* Exercise aim:
It is required that all of the data be written out exactly.

* Data:
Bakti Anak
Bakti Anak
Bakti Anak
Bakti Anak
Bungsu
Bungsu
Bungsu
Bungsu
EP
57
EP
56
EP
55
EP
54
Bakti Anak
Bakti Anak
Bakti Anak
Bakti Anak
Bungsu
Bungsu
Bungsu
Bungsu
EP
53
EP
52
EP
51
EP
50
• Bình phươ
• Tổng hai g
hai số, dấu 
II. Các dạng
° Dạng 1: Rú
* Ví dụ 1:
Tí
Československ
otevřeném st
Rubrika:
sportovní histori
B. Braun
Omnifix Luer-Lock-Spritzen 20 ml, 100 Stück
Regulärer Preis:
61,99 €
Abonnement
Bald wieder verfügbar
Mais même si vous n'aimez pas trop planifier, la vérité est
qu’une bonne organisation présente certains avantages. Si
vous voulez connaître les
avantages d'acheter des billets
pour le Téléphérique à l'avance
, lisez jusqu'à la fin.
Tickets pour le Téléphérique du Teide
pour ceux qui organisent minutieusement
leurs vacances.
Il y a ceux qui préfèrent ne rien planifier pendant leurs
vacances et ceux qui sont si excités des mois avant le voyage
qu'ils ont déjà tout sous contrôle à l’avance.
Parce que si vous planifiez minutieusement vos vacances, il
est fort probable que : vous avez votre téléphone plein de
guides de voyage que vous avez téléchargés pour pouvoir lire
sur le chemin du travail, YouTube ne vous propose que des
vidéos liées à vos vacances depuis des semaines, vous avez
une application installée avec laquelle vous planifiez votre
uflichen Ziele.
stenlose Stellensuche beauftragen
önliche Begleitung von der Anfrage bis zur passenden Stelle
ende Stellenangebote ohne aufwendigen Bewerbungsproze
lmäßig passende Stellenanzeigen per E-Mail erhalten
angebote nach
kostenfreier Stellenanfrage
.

* Solution:
Bakti Anak
Bakti Anak
Bakti Anak
Bakti Anak
Bungsu
Bungsu
Bungsu
Bungsu
EP
57
EP
56
EP
55
EP
54
Bakti Anak
Bakti Anak
Bakti Anak
Bakti Anak
Bungsu
Bungsu
Bungsu
Bungsu
EP
53
EP
52
EP
51
EP
50
• Bình phươ
• Tổng hai g
hai số, dấu 
II. Các dạng
° Dạng 1: Rú
* Ví dụ 1:
Tí
Československ
otevřeném st
Rubrika:
sportovní histori
B. Braun
Omnifix Luer-Lock-Spritzen 20 ml, 100 Stück
Regulärer Preis:
61,99 €
Abonnement
Bald wieder verfügbar
Mais même si vous n'aimez pas trop planifier, la vérité est
qu’une bonne organisation présente certains avantages. Si
vous voulez connaître les
avantages d'acheter des billets
pour le Téléphérique à l'avance
, lisez jusqu'à la fin.
Tickets pour le Téléphérique du Teide
pour ceux qui organisent minutieusement
leurs vacances.
Il y a ceux qui préfèrent ne rien planifier pendant leurs
vacances et ceux qui sont si excités des mois avant le voyage
qu'ils ont déjà tout sous contrôle à l’avance.
Parce que si vous planifiez minutieusement vos vacances, il
est fort probable que : vous avez votre téléphone plein de
guides de voyage que vous avez téléchargés pour pouvoir lire
sur le chemin du travail, YouTube ne vous propose que des
vidéos liées à vos vacances depuis des semaines, vous avez
une application installée avec laquelle vous planifiez votre
uflichen Ziele.
stenlose Stellensuche beauftragen
önliche Begleitung von der Anfrage bis zur passenden Stelle
ende Stellenangebote ohne aufwendigen Bewerbungsproze
lmäßig passende Stellenanzeigen per E-Mail erhalten
angebote nach
kostenfreier Stellenanfrage
.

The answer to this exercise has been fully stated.